Foi o bastante para que a questão ética da utilização de adolescentes locais em regiões de conflito adentrasse 2014 como uma das pautas mais urgentes para editores de coberturas de conflitos. E fez chegar à direção da Reuters uma série de questionamentos públicos por parte de representantes de mídias internacionais.

O mais incisivo foi Stuart Hughes, da BBC. Como, exatamente, morreu Molhem Barakat? Qual sua idade precisa? A agência o submeteu a treinamento prévio para a cobertura jornalística de guerras? Lhe forneceu capacete, colete, proteção ocular, celular? Qual a origem do equipamento fotográfico que usava? Ele tinha algum seguro de vida em seu nome? Lhe foi oferecido algum seguro? Ele era pautado ou trabalhava solto? Lhe foi acenada a possibilidade de eventual emprego definitivo?

A todas essas e mais perguntas, a venerável agência britânica criada em 1851 e hoje incorporada a uma multinacional que vale U$ 13 bilhões respondeu de forma opaca: “Estamos profundamente consternados com a morte de Molhem Barakat, que vendeu fotos para a Reuters como fotógrafo freelancer. Para melhor proteger os jornalistas que permanecem na perigosa e volátil zona de conflito, acreditamos ser impróprio acrescentar comentários neste momento”.

Greg Marinovich, experimentado repórter-fotográfico em coberturas de conflitos e co-autor de um livro indispensável sobre o ofício (O Clube do Bangue-Bangue), escreveu um texto em homenagem ao jovem sírio quando soube de sua morte. Marinovich é o primeiro fotógrafo sul-africano a ganhar o prêmio Pulitzer de Reportagem. Na fase mais bestial da violência racial nas cidades-dormitório de Johanesburgo, registrou passo a passo a horrenda agonia de um zulu queimado vivo.

“Às vezes nos sentíamos como abutres”, contou no livro. “Pisamos em cadáveres, metafórica e literalmente, e fizemos disso nosso ganha-pão. Porém nunca matamos ninguém. Acredito que salvamos algumas vidas. E talvez nossas fotos tenham feito alguma diferença.”

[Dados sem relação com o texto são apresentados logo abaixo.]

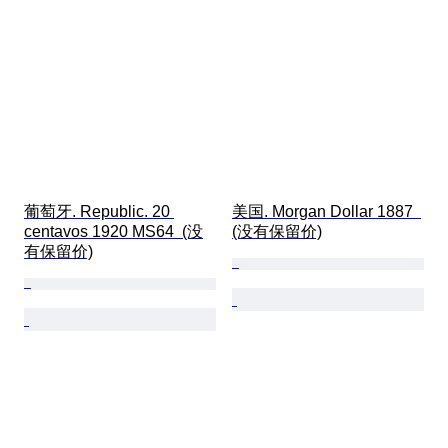
葡萄牙. Republic. 20 
美国. Morgan Dollar 1887  
centavos 1920 MS64  (没
(没有保留价)
有保留价)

Hoje com 52 anos, Marinovich alerta as chefias de redação sobre a vulnerabilidade de jovens em zonas de conflito e a força que a sedução da aventura exerce sobre a garotada. “Dado que o Ocidente já decretou ser crime a utilização de crianças-soldados, seria de esperar que empresas internacionais ocidentais também evitassem usar adolescentes na cobertura de guerras”, escreveu. “Falamos muito sobre diamantes de sangue e nos recusamos a usar tênis fabricados pela exploração de mão-de-obra infantil, mas nada temos contra o consumo de imagens feitas por adolescentes que ganham migalhas [pelo que arriscam]”, conclui.

Marinovich sabe que o problema não se restringe à Reuters. Devido ao enxugamento financeiro nos conglomerados de mídia, o envio de correspondentes de guerra mundo afora tem diminuído ano a ano, e os períodos de permanência nas zonas de conflito ficaram mais curtos.

No caso da Síria, o surto específico de sequestros praticados contra jornalistas ocidentais, somado aos riscos já altos da própria matança, reduziu ao mínimo o número de enviados especiais para cobrir uma guerra que hoje está praticamente em mãos de freelancers.

Mesmo críticos como Marinovich reconhecem que foi através da Reuters que o adolescente sírio teve a oportunidade de narrar a história de seu país em guerra e de se tornar o olhar de sua gente e de sua família. “Talvez tenham evitado que ele fosse inexoravelmente arrastado para as fileiras de combatente”, admite o sul-africano.

A questão fundamental, contudo, permanece a mesma. O ponto de partida consta das próprias Diretrizes da Reuters postadas na página da agência na internet. O capítulo 2, sobre as “situações de perigo”, começa com a frase-chave: “A segurança de nossos jornalistas, sejam eles funcionários ou freelancers, é primordial…”

Se Molhem Barakat tivesse tido acesso ao que prometem os doze parágrafos seguintes, ainda assim ele talvez morresse da forma como morreu. Mas a Reuters certamente saberia sua data de nascimento. E teria o nome do parente indicado por ele para receber o eventual seguro de vida.

Dorrit Harazim é jornalista e documentarista brasileira. Nascida na Croácia durante a II Guerra Mundial, talvez venha daí seu interesse pelo papel da fotografia na história e pela história da fotografia como meio de comunicação.